Hurricane Maria Intensifies Puerto Rico’s Health Crisis

Even before the island lost its power and fuel, it faced a severe Medicaid crunch. The storm promises to make matters worse.

The home of Ashley Toledo's mother stands gutted on Sept. 21, one day after the passing of Hurricane Maria in the Punta Diamante area of Ponce, Puerto Rico.
AP Photo/Jorge A Ramirez Portela
Sept. 28, 2017, 8 p.m.

Puerto Rico’s already ailing health system took a huge hit when Hurricane Maria left 58 of the island’s 69 hospitals without power and fuel. But even when the hospitals are up and running again, the Puerto Rican government faces a crisis that could leave many islanders without health care coverage.

Puerto Rico’s Medicaid program—which covers nearly half of its population—was heading inexorably to a fiscal cliff in the coming months. Now experts warn that the U.S. territory could run through the program’s funding even faster.

“Right now people can’t get to their jobs because there’s no gasoline, and even if there was gasoline their jobs are likely not running because there’s no power,” said Maria Levis, CEO of Impactivo Consulting, who consults for health centers, hospitals, and insurers in Puerto Rico.

“People have lost everything,” she said. “The amount of people that are going to be eligible, of course, is going to increase.”

Puerto Rico’s Medicaid program is different from those of the 50 states. Its funding is subject to an annual cap that increases with overall inflation. Senate Republicans recently wanted to place per-capita caps on all Medicaid programs so they would grow at the same pace, but moderate Republicans and advocacy groups argued successfully that the proposal would cause a steep cut in the program.

Additionally, the amount of money Puerto Rico receives from the federal government for its program is fixed by statute rather than based on the average income per person. The Congressional Task Force on Economic Growth in Puerto Rico said in a December report that the federal match rate would be substantially higher for Puerto Rico if its funding were treated the same way as it is in the 50 states. (The matching statutory rate in Puerto Rico amounts to 55 percent for the program’s expenditures; if it were calculated on a per-capita basis, it would be 70 to 80 percent.)

The Affordable Care Act provided Puerto Rico with a one-time increase of $6.4 billion, but the task force’s report said this is expected to run out by the end of the year.

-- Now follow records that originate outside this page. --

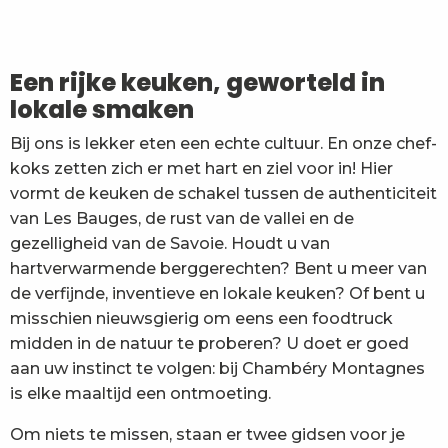
Le Baille à Berre
Ô Pervenches
Petite restauration à la ferme du Morbier
Een rijke keuken, geworteld in
Amédée
lokale smaken
Le Bistrot du Palais
Le Sapey
Bij ons is lekker eten een echte cultuur. En onze chef-
Restaurant De Adelaars
koks zetten zich er met hart en ziel voor in! Hier
Le Cosmo
vormt de keuken de schakel tussen de authenticiteit
La Crêperie du Repaire
van Les Bauges, de rust van de vallei en de
La Cantine de Candie
gezelligheid van de Savoie. Houdt u van
hartverwarmende berggerechten? Bent u meer van
de verfijnde, inventieve en lokale keuken? Of bent u
misschien nieuwsgierig om eens een foodtruck
midden in de natuur te proberen? U doet er goed
aan uw instinct te volgen: bij Chambéry Montagnes
is elke maaltijd een ontmoeting.
Om niets te missen, staan er twee gidsen voor je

“Based on [the Centers for Medicare and Medicaid Service’s] projections, Puerto Rico’s supplemental funding will be depleted before the end of calendar year 2017, a date that has come to be known as the ‘Medicaid cliff,’” the report states. “Once Puerto Rico depletes this supplemental funding, it will revert to receiving only its annual capped federal Medicaid allotment, which is expected to be $357.8 million in Fiscal Year 2018.”

Puerto Rico largely escaped Hurricane Irma but was devastated by Maria. “Medicaid will be an important resource for people and the island as they try to recover,” said Barbara Lyons, senior vice president at the Kaiser Family Foundation.

Some advocates view Children’s Health Insurance Program legislation as one of the last ways to address the shortfall in Puerto Rico. CHIP funding expires this weekend, and Congress needs to renew the legislation to prevent some states from running through their resources by December.

“The reauthorization of the Children’s Health Insurance Program, a bill that also encompasses provisions to ensure care for the underserved, may be the last opportunity to avert the Medicaid Funding Cliff facing Puerto Rico,” argued an Impactivo Consulting issue brief released this month.

But so far it does not appear that Puerto Rico’s “Medicaid cliff” will be addressed in this legislation. Senate Finance Committee leaders reached an agreement last week to renew CHIP funding but did not include any provisions that address the territory’s problems.

Failing to replenish the depleted resources in the program could cause up to 900,000 people to lose their health coverage.

Last spring, Congress provided Puerto Rico with $296 million in Medicaid funding. The Puerto Rican government said this was about half of what it needs in order to provide coverage to its Medicaid-eligible population in the next fiscal year.

Now, Puerto Rico’s program will need even more resources to cope with the disaster left behind by the hurricanes, said Edwin Park, vice president for health policy at the Center on Budget and Policy Priorities.

Medicaid “is the lifeblood for the already struggling health infrastructure,” Park said. “You add on top the hurricanes knocking out many of these hospitals … this could push [the health care system] over the edge.”

A group of Senate Democrats wrote to President Trump on Wednesday detailing actions needed to address the crisis in Puerto Rico. They said dealing with the Medicaid cliff should be part of any emergency package.

The senators stated in the letter that after the Affordable Care Act supplemental funding is gone, “Puerto Rico will have to pay for the remaining amount out of its own pocket, which will be virtually impossible given the stressed state of the government’s finances, not even taking into account the effect of Hurricane Maria.”